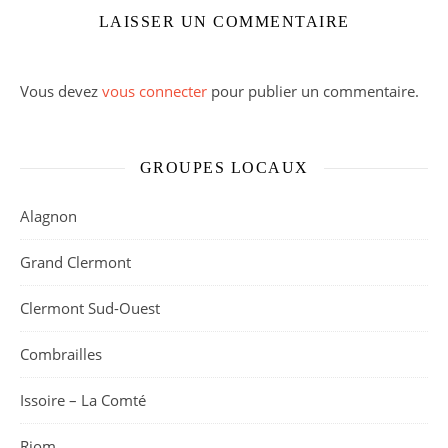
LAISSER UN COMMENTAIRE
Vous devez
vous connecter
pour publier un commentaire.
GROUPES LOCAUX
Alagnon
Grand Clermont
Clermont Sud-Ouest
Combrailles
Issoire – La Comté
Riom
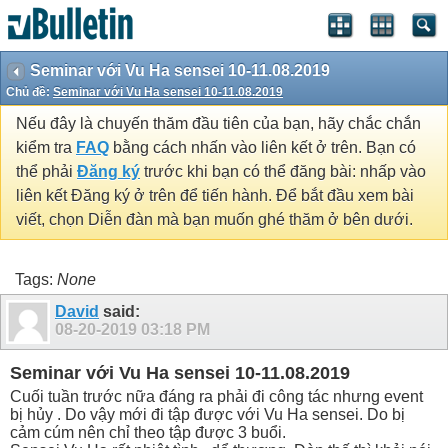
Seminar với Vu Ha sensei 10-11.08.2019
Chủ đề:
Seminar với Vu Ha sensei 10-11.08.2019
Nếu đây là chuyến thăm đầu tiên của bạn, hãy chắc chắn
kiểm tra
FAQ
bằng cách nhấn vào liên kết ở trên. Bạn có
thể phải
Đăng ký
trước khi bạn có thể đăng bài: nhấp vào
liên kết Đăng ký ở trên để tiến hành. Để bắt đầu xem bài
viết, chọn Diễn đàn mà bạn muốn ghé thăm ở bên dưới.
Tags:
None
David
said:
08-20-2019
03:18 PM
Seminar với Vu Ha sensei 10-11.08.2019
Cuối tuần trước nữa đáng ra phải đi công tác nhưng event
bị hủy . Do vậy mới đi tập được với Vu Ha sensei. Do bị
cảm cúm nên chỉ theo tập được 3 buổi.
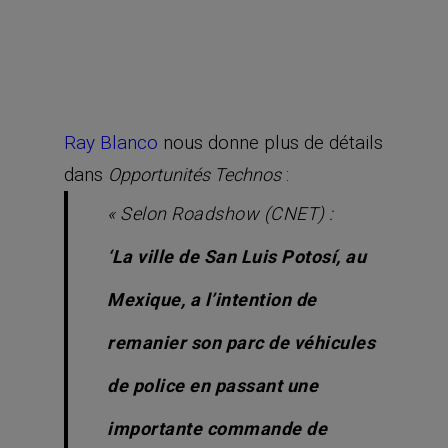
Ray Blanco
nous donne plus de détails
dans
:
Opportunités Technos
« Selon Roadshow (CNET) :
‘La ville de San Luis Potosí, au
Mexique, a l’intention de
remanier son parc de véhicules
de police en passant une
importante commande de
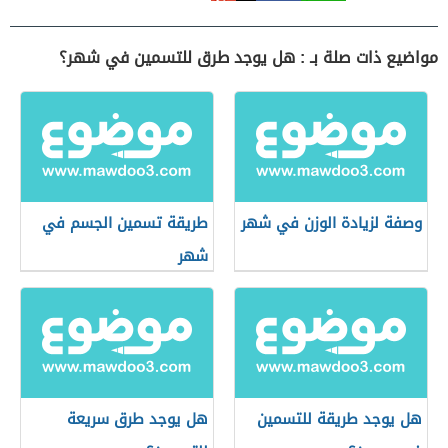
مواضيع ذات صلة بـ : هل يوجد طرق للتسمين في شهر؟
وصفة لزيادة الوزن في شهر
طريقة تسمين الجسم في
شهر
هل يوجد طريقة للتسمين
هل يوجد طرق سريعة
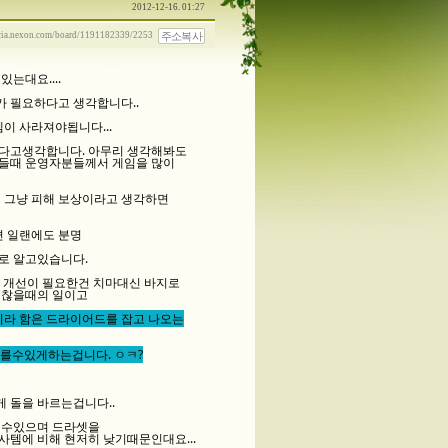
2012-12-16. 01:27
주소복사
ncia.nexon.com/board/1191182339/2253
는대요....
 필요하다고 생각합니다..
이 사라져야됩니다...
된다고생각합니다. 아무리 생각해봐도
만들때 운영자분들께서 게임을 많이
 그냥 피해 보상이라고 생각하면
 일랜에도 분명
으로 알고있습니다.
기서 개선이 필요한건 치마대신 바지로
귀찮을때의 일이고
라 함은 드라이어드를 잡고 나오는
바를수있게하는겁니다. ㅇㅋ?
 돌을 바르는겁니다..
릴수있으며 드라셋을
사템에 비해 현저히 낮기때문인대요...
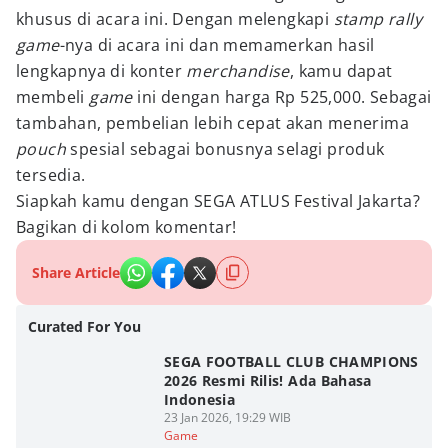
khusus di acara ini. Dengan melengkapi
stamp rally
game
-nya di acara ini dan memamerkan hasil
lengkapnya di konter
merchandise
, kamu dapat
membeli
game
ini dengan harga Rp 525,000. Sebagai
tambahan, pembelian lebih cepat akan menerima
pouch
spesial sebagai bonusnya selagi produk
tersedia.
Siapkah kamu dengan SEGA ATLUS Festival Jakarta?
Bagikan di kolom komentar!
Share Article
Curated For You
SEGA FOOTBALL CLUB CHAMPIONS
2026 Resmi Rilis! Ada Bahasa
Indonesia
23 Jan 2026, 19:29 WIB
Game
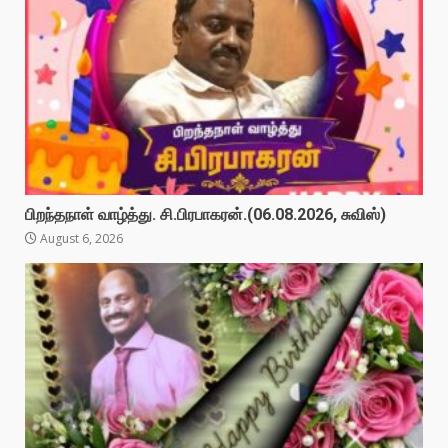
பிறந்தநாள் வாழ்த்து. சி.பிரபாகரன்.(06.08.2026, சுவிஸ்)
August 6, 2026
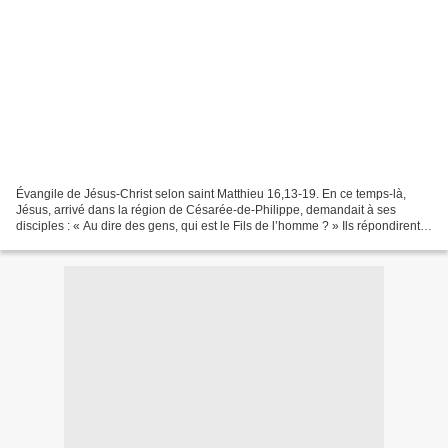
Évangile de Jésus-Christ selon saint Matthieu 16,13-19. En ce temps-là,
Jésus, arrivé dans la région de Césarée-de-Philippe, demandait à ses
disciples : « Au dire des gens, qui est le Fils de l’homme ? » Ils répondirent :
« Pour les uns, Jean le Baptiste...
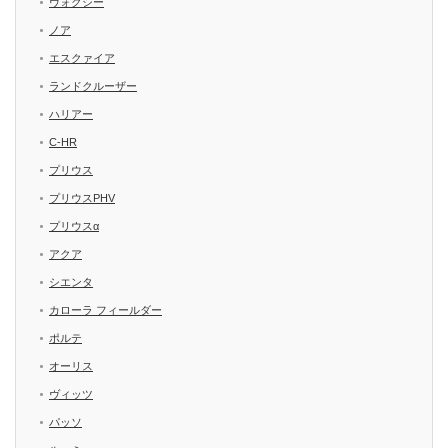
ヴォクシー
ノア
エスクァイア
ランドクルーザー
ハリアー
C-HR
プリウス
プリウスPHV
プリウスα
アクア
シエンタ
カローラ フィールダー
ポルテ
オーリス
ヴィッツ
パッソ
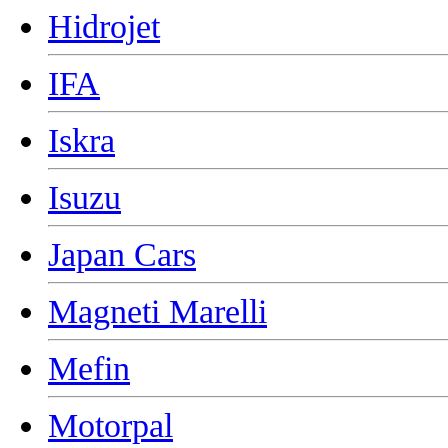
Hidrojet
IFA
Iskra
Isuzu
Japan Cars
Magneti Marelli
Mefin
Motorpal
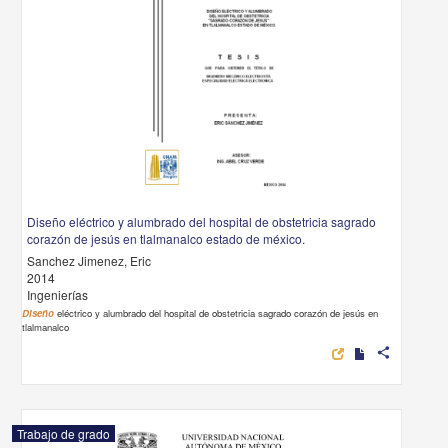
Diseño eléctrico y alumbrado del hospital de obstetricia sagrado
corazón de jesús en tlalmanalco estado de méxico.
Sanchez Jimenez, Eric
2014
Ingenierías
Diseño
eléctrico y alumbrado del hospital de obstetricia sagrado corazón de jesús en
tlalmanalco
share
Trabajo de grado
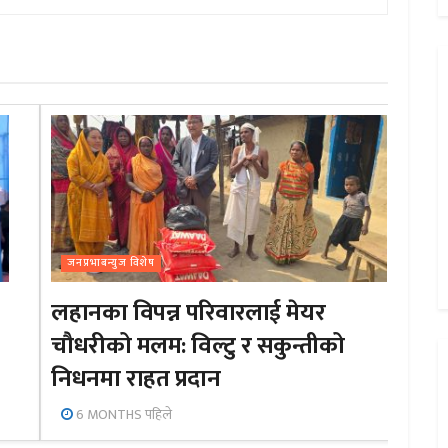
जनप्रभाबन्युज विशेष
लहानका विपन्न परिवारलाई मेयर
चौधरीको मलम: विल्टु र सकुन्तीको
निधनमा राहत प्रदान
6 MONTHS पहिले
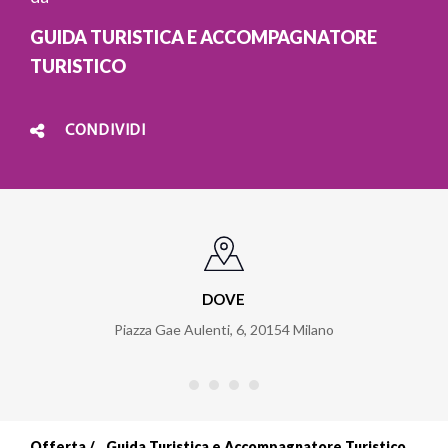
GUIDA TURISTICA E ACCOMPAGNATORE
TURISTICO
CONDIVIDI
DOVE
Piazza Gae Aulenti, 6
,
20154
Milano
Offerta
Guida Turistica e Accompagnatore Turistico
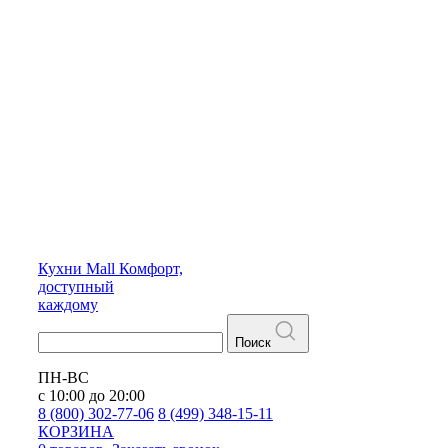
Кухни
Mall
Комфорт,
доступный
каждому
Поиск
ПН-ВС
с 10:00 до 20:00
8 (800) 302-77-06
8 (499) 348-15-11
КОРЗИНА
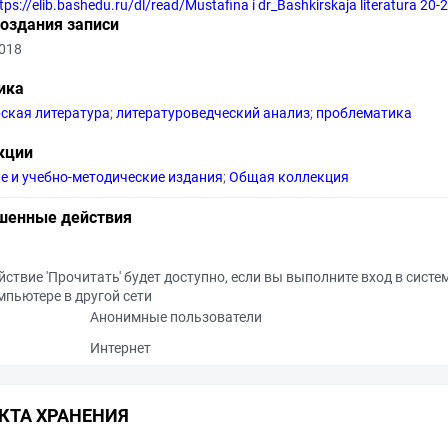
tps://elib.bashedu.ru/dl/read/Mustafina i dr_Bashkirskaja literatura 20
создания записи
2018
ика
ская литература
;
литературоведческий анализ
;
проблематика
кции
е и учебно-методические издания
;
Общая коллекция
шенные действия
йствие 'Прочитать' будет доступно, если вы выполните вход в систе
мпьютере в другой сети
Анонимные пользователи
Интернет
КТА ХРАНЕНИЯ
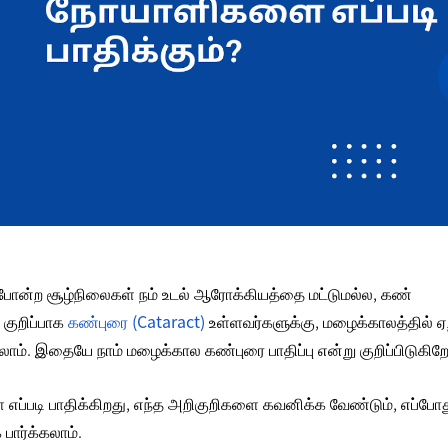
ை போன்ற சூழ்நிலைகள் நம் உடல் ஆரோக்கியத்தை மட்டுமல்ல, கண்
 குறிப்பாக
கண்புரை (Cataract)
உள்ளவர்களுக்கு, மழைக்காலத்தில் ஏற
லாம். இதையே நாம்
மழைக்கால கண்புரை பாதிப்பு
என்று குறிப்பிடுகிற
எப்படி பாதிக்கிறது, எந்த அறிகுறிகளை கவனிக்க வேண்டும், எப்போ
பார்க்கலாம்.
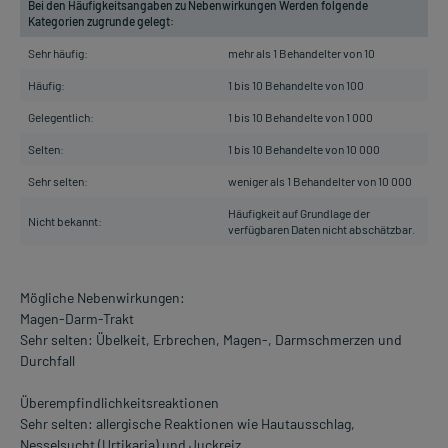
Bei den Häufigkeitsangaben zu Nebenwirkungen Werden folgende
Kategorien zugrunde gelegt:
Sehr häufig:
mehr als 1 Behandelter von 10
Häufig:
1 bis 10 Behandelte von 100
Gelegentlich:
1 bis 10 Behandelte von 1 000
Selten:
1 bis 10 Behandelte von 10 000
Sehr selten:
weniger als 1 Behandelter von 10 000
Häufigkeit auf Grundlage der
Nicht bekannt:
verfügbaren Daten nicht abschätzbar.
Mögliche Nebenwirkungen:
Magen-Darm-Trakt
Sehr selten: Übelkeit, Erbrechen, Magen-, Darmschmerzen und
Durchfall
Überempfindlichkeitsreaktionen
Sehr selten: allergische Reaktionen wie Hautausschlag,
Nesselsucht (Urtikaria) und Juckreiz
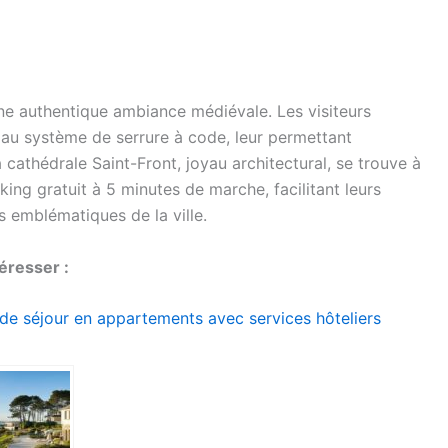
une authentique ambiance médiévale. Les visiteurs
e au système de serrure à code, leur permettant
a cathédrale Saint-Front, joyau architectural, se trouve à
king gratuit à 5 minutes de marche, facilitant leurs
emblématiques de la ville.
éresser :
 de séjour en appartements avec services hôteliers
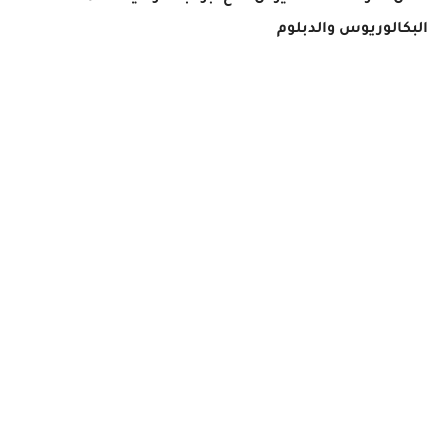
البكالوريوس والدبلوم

Exercise details: All that is needed is a number: the count of lines in the listing that hold "sagrado".

Exercise answer: 2